(Beginning of SUPPLIED DATA)

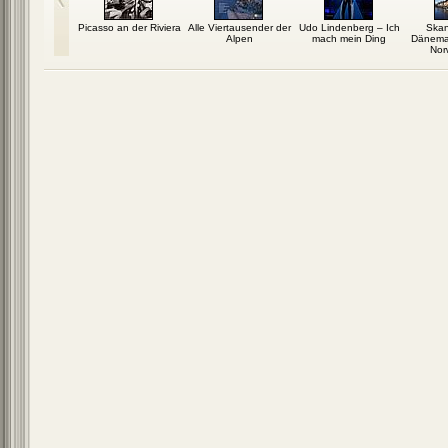
utschland
Picasso an der Riviera
Alle Viertausender der
Udo Lindenberg – Ich
Skan
Alpen
mach mein Ding
Dänemar
Nor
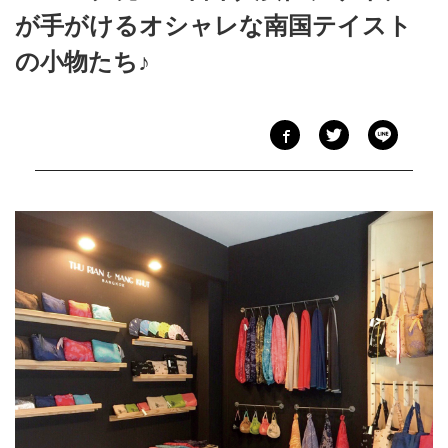
が手がけるオシャレな南国テイスト
の小物たち♪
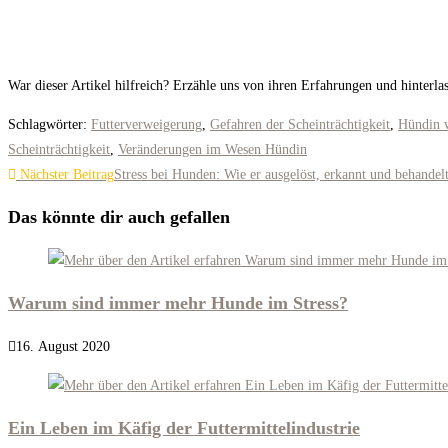
War dieser Artikel hilfreich? Erzähle uns von ihren Erfahrungen und hinterl
Schlagwörter
:
Futterverweigerung
,
Gefahren der Scheinträchtigkeit
,
Hündin 
Scheinträchtigkeit
,
Veränderungen im Wesen Hündin
Weitere
Nächster Beitrag
Stress bei Hunden: Wie er ausgelöst, erkannt und behandel
Artikel
Das könnte dir auch gefallen
ansehen
Warum sind immer mehr Hunde im Stress?
16. August 2020
Ein Leben im Käfig der Futtermittelindustrie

(End of SUPPLIED DATA)

TRY IT: Set down the entries above again exactly, minus any image.

EXERCISE ANSWER:
utschland
Picasso an der Riviera
Alle Viertausender der
Udo Lindenberg – Ich
Skan
Alpen
mach mein Ding
Dänemar
Nor
が手がけるオシャレな南国テイスト
の小物たち♪
War dieser Artikel hilfreich? Erzähle uns von ihren Erfahrungen und hinterl
Schlagwörter
:
Futterverweigerung
,
Gefahren der Scheinträchtigkeit
,
Hündin 
Scheinträchtigkeit
,
Veränderungen im Wesen Hündin
Weitere
Nächster Beitrag
Stress bei Hunden: Wie er ausgelöst, erkannt und behandel
Artikel
Das könnte dir auch gefallen
ansehen
Warum sind immer mehr Hunde im Stress?
16. August 2020
Ein Leben im Käfig der Futtermittelindustrie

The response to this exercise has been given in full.